I work on the 21st (top!) floor of a downtown Boston office building. Four mornings a week, I leave my home and 2 screaming-smiling-hitting-hugging-crying-laughing toddlers (it's a crap shoot), spend about an hour driving 10 miles into downtown, pull into a bat cave (aka the underground garage), take 2 elevators up to the 21st floor, and stay there until the sun goes down and the lights go off and the world tells me that it's time to go home.  Then I restart the process, but in reverse. I take 2 elevator rides down, hop in my car, drive out of the bat cave, and return home to 2 sleeping-screaming toddlers (crap shoot again) and a kitchen full of dirty dishes. On most days, I bring my lunch to work as an attempt to eat well, stick to a budget, and avoid leaving my office...ever. Some might call it work-agoraphobia. I call it practicality. I'm working 2 full time jobs: One in the office 4 days per week and one at my home 3 days per week (plus nights over the other 4 days). There is no time for aimless chit chat in the hallways, or waiting on some dude to slap my lunch together in the cafeteria. And getting outside for a quick gasp of downtown Boston fresh air? Not a chance.

Today I forgot my lunch (baked salmon and sauteed spinach - yum!). Once my stomach started to growl loudly and the virtual chewing technique failed me, I had no other choice but to visit the bowels of my building...also known as the basement cafeteria. 

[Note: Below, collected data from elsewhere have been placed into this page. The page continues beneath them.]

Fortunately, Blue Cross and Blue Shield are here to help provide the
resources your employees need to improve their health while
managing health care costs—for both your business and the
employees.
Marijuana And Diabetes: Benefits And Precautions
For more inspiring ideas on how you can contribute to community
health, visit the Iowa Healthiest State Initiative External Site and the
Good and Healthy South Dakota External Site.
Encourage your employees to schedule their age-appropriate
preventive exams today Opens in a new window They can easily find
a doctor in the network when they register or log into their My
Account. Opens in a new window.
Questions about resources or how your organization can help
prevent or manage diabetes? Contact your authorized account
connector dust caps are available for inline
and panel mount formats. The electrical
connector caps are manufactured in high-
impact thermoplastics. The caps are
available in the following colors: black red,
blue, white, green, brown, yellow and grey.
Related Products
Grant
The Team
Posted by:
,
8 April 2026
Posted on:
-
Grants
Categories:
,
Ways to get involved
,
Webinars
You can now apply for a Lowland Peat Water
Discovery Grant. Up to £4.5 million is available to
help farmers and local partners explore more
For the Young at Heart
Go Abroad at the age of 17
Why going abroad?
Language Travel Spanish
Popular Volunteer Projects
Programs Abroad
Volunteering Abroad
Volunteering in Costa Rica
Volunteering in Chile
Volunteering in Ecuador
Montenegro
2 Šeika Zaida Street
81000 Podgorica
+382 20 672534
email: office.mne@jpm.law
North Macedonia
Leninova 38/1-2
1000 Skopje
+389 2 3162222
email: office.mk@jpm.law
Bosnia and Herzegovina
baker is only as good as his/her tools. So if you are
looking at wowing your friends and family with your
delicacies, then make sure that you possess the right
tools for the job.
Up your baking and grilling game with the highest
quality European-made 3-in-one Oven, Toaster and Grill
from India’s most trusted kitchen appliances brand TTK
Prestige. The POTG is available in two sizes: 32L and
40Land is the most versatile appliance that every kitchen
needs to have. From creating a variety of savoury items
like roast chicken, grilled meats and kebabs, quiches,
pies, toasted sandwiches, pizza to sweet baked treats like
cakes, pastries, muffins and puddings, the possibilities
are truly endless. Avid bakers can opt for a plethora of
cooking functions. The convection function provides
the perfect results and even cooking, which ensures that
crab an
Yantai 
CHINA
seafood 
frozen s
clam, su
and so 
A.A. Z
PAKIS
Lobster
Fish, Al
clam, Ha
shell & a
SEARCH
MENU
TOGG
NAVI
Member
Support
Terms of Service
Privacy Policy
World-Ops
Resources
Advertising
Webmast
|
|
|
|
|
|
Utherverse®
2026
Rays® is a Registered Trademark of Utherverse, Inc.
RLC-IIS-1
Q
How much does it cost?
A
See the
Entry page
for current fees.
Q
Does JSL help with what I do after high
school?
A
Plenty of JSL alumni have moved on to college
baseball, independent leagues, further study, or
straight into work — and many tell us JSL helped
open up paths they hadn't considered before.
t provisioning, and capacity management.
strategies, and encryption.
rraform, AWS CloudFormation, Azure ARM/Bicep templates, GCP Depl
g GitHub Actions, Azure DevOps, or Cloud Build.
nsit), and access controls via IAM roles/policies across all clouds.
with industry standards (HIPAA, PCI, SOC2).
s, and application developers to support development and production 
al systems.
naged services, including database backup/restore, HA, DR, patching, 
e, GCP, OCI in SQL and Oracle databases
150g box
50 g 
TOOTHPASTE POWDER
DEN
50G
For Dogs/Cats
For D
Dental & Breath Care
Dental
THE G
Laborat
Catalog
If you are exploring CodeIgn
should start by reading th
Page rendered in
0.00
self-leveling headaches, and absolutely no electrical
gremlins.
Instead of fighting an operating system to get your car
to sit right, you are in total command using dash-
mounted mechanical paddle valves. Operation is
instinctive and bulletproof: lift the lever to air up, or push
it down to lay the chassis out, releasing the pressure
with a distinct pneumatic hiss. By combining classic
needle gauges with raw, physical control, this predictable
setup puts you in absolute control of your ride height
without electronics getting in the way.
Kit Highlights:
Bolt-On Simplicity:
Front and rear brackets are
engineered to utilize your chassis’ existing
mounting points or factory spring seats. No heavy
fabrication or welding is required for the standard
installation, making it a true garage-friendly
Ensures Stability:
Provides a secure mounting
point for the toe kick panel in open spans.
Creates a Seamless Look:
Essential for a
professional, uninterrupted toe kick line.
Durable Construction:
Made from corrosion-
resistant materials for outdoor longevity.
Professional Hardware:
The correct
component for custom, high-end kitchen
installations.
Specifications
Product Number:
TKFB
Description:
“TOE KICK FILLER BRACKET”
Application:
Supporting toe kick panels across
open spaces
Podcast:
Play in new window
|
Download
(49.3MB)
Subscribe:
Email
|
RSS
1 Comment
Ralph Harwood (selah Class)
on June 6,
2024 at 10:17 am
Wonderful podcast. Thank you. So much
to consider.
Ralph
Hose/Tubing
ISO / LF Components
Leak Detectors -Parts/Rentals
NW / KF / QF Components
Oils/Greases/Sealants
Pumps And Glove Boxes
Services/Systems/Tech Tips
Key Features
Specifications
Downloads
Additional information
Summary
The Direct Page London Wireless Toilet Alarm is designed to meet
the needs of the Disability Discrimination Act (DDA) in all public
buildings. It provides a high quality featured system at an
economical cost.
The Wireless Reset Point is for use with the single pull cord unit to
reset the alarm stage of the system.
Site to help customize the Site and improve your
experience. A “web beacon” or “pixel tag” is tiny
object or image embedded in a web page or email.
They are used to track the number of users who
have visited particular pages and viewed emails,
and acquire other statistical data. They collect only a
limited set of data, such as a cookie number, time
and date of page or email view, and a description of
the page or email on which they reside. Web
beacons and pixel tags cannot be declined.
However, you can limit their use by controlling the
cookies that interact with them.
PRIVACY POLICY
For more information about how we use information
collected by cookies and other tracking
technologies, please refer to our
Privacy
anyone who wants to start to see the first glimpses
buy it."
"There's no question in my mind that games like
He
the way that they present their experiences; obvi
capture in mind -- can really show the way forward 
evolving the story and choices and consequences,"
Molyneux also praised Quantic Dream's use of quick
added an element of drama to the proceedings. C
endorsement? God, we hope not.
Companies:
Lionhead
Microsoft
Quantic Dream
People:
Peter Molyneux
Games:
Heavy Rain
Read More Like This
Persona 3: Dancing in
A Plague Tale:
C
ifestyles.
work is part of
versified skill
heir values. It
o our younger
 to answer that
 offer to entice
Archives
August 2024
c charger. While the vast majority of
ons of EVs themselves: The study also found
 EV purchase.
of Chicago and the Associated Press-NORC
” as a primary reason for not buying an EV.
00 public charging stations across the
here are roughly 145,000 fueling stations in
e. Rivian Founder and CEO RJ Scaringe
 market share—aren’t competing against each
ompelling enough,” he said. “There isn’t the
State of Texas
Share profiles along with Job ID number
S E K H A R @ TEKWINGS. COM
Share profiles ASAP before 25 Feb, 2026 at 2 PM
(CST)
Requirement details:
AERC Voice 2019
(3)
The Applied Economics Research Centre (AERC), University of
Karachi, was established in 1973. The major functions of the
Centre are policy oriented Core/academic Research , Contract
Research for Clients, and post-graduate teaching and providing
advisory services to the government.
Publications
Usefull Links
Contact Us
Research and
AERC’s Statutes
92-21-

Here my top 5 reasons never to go there again:
  1. An elevator chuck full of interns pontificating on the likelihood that the Supreme Court will overturn the Affordable Care Act and what that means for Americans in...America. If I were in the right mood, I may have found these kids to be impressive. But today the elevator smelled like dirty laundry. Wrong mood.
  2. The annoying woman who wants you to respond to her latest "emergency" and is always lurking around in the cafeteria (what's up with that chick?).
  3. The creep in the sandwich line who eyes your low cut blouse while making small talk about subs. This is hilarious since I am an A+ cup who buys B cups for added "comfort". I thought A cups were allowed to wear low cut blouses? So much for that.
  4. Overhearing yet another Red Sox conversation between the lunchman and some bored patron with a weird fixation on baseball. Today its the media who are making the Red Sox suck. Last week it was Gisele Bundchen, and yes, I know she's married to Tom Brady who is a Patriot and not a Red Sock...but I can't control these loud talking baseball freaks who never complete their sentences.
  5. A "warm" fried eggplant and mozzarella wrap that is most certainly not part of Christie Brinkley's Healthy Rules to Live By and not warm. Argh!
Note to self for tomorrow:  Pack a lunch. Wear a high neckline. Bring smelling salts for the elevator, ear plugs for emergencies, and a disguise in case I ever forget my lunch again.